What is being asked – Repeat the records below verbatim, and do not copy their pictures.

Stored data entries:
□ □ □
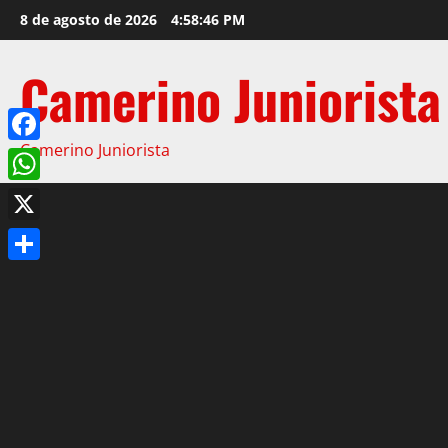
8 de agosto de 2026
4:58:47 PM
Camerino Juniorista
Camerino Juniorista
Facebook
WhatsApp
X
Compartir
□ □ □
Result of this exercise –
8 de agosto de 2026
4:58:47 PM
Camerino Juniorista
Camerino Juniorista
Facebook
WhatsApp
X
Compartir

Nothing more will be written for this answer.